Work instructions: In the entries below, find the line with "interactions, reducing barriers" and the line with "August 4, 2026"; reproduce those two lines and all lines between them exactly, without pictures.

Listed records:
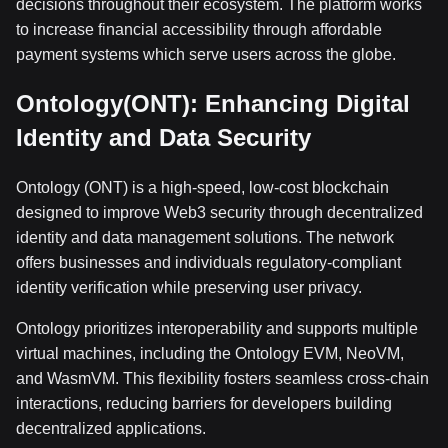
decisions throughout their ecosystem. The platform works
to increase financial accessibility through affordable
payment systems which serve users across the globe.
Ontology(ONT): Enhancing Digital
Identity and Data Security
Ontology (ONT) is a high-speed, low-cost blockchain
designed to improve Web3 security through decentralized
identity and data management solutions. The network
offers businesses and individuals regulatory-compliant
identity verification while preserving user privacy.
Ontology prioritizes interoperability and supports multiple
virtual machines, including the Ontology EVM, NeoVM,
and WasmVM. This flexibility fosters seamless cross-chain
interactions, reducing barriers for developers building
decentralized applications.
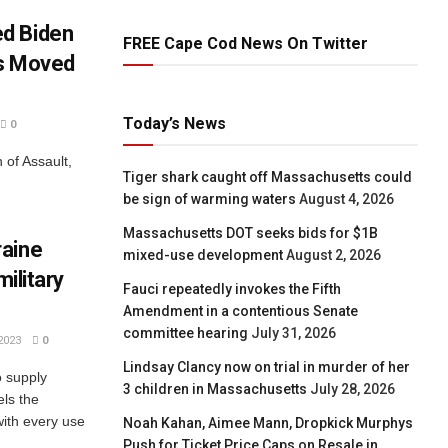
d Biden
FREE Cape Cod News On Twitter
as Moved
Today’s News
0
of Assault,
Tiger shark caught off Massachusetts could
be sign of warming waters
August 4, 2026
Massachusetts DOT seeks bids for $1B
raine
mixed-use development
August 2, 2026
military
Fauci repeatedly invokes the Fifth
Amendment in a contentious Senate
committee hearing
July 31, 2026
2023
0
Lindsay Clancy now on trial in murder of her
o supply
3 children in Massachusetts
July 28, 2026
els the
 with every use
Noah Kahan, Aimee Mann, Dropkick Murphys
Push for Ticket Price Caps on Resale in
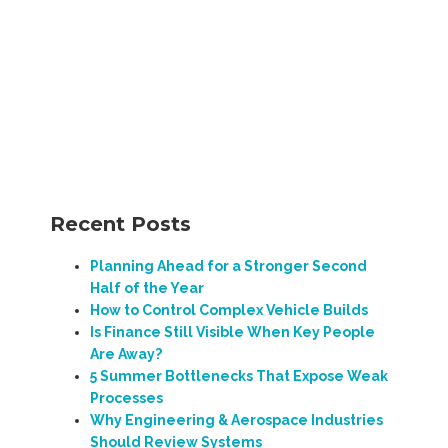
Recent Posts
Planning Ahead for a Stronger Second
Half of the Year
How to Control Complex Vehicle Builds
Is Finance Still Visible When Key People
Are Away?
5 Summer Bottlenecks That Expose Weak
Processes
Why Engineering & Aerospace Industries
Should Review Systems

...

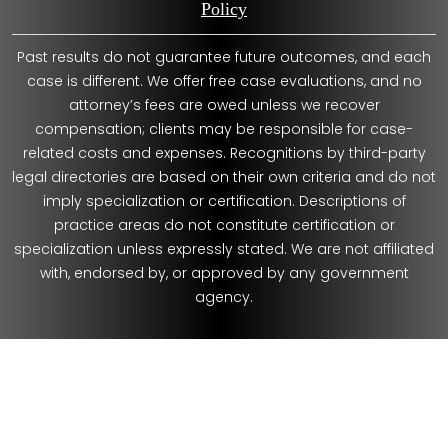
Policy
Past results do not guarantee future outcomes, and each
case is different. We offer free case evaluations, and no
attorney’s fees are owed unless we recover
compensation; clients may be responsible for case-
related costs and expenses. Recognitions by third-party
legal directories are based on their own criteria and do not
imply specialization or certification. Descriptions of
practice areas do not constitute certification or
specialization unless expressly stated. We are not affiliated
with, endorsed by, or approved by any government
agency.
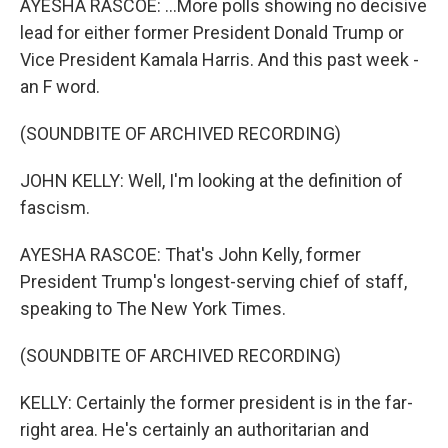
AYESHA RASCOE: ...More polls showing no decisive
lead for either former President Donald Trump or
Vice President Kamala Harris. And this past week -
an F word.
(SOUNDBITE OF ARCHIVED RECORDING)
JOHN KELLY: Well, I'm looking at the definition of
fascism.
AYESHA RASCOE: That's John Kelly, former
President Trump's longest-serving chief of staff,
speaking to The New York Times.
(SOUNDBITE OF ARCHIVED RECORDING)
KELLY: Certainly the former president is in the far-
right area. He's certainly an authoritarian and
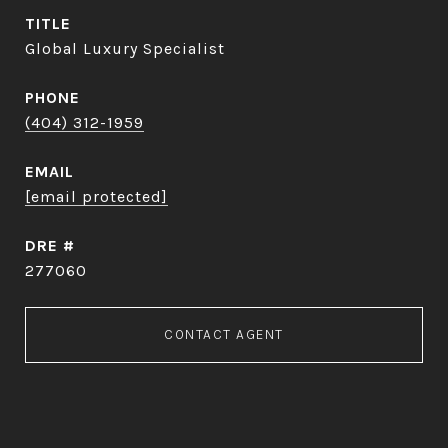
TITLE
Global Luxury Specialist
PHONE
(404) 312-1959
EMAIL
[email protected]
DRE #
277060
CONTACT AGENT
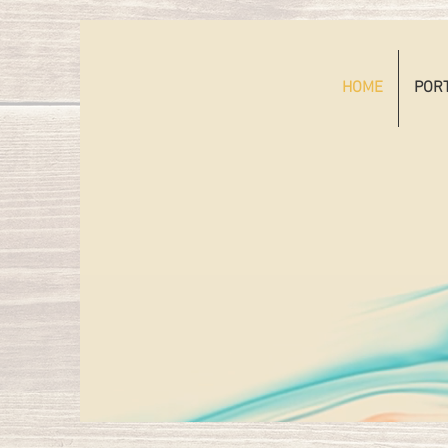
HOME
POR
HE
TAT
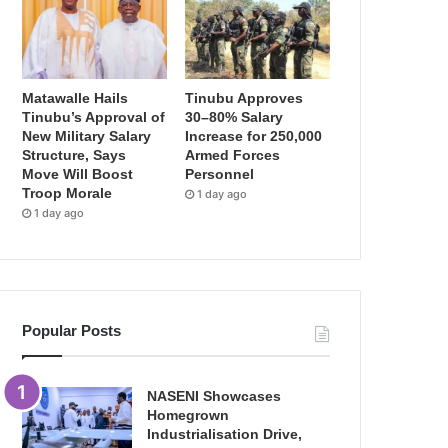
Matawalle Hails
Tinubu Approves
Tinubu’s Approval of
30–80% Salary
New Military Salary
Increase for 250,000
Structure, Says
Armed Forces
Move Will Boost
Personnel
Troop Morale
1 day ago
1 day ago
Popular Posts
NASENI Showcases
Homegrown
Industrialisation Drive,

* * *

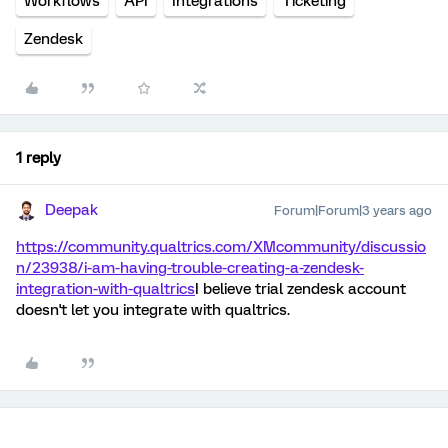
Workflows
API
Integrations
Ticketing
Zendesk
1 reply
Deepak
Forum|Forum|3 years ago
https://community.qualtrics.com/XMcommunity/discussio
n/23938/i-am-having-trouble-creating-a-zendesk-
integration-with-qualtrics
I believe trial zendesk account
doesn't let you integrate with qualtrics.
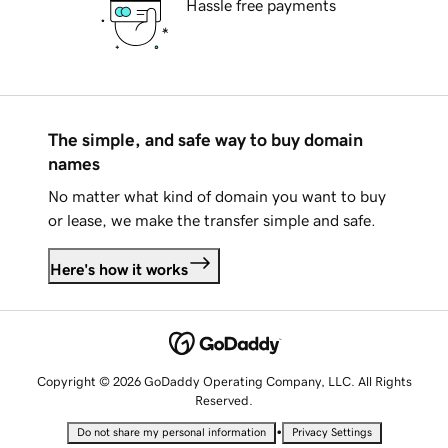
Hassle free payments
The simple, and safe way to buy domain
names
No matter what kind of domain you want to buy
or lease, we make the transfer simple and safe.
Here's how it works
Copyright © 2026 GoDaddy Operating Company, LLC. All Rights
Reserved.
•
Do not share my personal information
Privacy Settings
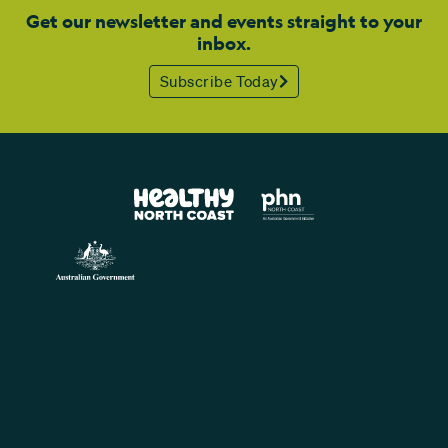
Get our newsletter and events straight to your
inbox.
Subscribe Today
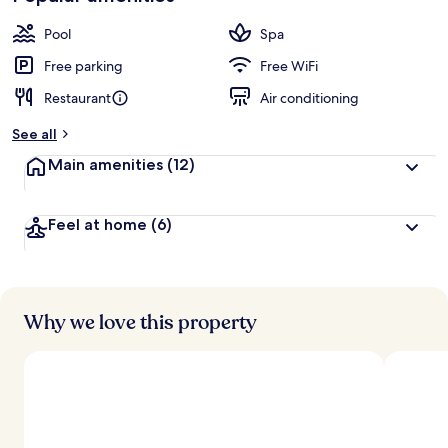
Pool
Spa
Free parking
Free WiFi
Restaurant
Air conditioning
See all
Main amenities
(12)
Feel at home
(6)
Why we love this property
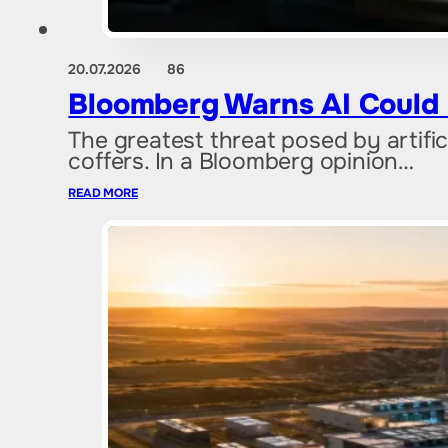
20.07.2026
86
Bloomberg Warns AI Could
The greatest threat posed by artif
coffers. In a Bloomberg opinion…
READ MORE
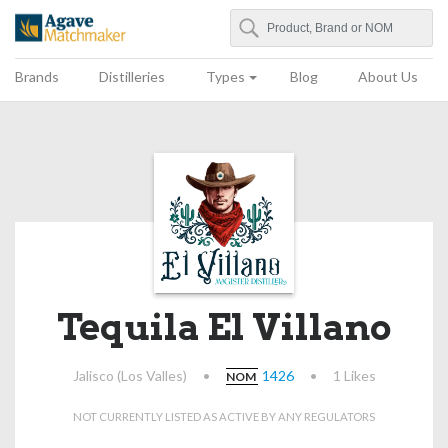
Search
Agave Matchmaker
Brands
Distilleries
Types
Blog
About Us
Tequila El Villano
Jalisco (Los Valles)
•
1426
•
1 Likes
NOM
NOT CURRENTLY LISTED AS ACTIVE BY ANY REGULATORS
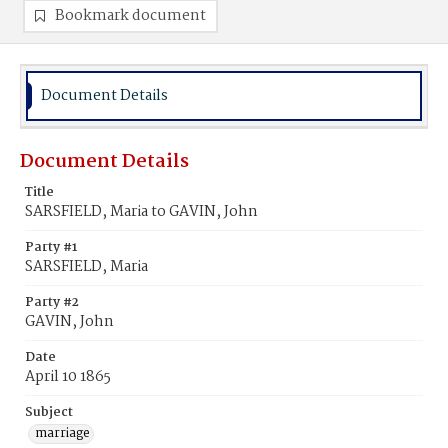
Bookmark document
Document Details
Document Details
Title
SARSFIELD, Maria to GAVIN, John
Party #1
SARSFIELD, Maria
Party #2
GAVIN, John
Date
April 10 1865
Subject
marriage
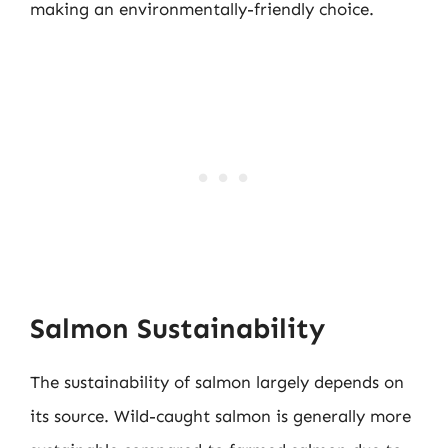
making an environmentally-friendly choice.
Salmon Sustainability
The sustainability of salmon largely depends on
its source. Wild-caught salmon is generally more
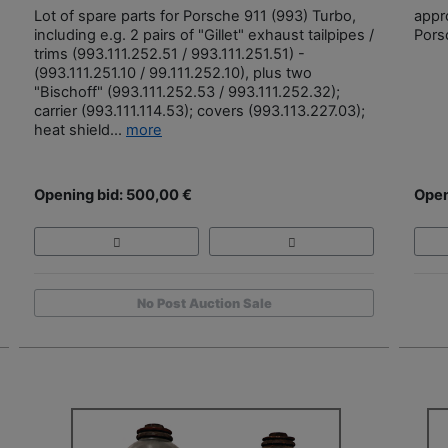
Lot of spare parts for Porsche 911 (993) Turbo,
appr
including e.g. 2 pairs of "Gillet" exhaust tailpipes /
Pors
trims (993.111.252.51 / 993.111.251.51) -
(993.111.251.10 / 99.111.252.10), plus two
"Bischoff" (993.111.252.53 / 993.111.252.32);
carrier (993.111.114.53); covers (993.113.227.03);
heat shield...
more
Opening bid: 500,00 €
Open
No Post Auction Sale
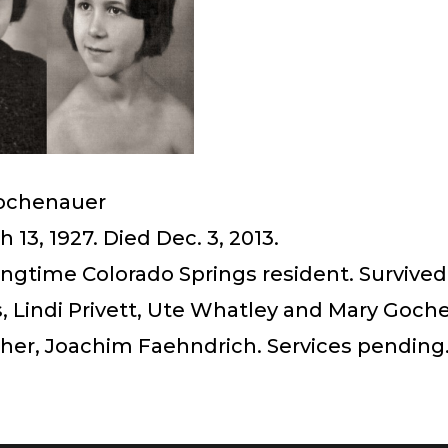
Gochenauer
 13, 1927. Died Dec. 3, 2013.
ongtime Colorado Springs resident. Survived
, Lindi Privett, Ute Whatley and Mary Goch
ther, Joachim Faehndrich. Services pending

Result of the task:
interactions, reducing barriers for developers building
decentralized applications.
d Biden
FREE Cape Cod News On Twitter
as Moved
Today’s News
0
of Assault,
Tiger shark caught off Massachusetts could
be sign of warming waters
August 4, 2026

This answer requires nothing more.